Start of Block

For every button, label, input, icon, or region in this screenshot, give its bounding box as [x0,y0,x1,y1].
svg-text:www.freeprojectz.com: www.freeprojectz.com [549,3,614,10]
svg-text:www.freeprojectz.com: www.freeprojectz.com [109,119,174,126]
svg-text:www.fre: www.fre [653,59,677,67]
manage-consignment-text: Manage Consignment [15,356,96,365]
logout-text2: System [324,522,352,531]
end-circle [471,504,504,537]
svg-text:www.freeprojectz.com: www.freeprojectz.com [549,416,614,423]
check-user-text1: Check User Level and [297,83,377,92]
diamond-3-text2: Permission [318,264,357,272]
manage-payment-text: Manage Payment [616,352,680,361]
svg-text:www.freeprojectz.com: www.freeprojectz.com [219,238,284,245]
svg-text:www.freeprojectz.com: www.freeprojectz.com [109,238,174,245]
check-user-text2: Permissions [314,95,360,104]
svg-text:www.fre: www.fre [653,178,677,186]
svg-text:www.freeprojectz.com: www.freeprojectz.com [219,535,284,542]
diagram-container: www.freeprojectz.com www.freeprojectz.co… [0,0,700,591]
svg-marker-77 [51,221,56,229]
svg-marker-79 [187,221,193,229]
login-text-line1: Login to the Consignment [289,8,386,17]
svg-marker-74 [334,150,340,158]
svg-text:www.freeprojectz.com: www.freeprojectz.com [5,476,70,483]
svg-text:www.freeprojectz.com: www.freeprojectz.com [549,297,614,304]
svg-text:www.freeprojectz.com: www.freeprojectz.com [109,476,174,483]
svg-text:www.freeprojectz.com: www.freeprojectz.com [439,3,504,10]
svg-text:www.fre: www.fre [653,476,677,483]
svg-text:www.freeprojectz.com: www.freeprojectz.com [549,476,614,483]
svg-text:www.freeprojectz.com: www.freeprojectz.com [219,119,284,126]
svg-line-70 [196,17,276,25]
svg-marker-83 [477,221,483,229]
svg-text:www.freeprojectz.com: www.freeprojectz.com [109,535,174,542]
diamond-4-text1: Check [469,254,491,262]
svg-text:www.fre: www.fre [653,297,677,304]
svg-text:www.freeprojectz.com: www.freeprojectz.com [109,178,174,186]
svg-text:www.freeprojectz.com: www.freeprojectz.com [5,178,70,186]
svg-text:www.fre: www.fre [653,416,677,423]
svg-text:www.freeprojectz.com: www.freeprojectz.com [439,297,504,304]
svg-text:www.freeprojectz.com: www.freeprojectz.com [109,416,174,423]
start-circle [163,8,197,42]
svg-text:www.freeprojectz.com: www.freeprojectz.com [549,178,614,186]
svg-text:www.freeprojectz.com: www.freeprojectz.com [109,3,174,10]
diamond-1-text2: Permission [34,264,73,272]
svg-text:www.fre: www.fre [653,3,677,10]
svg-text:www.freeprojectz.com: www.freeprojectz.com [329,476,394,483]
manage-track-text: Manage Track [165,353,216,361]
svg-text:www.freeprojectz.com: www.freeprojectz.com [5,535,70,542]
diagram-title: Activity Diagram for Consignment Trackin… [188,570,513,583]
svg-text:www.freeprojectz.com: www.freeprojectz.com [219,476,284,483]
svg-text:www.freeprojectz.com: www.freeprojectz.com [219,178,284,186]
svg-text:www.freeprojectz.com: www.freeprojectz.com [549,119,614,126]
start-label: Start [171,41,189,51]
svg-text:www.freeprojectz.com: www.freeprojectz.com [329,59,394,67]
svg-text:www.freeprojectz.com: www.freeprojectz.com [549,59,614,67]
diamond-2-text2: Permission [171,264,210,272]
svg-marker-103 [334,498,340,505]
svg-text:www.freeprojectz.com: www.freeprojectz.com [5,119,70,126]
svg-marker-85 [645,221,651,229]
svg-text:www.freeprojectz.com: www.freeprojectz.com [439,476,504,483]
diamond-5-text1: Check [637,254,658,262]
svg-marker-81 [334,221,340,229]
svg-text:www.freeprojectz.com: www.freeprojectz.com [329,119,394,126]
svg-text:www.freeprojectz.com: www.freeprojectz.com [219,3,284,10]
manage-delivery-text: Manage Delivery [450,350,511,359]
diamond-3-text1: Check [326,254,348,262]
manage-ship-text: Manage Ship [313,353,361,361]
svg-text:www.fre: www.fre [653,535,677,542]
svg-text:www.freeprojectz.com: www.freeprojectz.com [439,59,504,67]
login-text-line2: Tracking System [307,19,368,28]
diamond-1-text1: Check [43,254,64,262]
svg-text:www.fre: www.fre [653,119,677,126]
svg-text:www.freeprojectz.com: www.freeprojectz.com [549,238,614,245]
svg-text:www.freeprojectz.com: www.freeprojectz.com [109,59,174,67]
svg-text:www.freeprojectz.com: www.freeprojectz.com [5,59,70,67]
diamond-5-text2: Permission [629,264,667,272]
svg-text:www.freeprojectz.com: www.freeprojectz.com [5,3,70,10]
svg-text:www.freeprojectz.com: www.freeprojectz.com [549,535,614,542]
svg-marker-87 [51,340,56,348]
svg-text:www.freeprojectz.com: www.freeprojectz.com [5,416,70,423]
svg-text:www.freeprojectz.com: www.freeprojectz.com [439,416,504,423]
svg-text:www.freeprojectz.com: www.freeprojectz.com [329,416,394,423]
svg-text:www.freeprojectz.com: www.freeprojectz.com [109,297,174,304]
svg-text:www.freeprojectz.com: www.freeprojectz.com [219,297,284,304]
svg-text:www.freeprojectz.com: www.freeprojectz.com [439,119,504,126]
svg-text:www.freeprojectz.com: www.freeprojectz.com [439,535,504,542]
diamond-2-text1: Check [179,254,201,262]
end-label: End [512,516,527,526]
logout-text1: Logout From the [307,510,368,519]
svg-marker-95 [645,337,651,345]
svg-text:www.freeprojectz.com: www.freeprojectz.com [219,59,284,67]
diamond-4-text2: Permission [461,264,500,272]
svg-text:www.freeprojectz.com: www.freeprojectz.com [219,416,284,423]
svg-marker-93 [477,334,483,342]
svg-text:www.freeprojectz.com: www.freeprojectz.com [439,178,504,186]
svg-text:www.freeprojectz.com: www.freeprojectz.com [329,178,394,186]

End of Block

_EXERCISE GOAL:_
Check each line of the data for the word "label", then state only how many lines hold it.

_WRITTEN ANSWER:_
3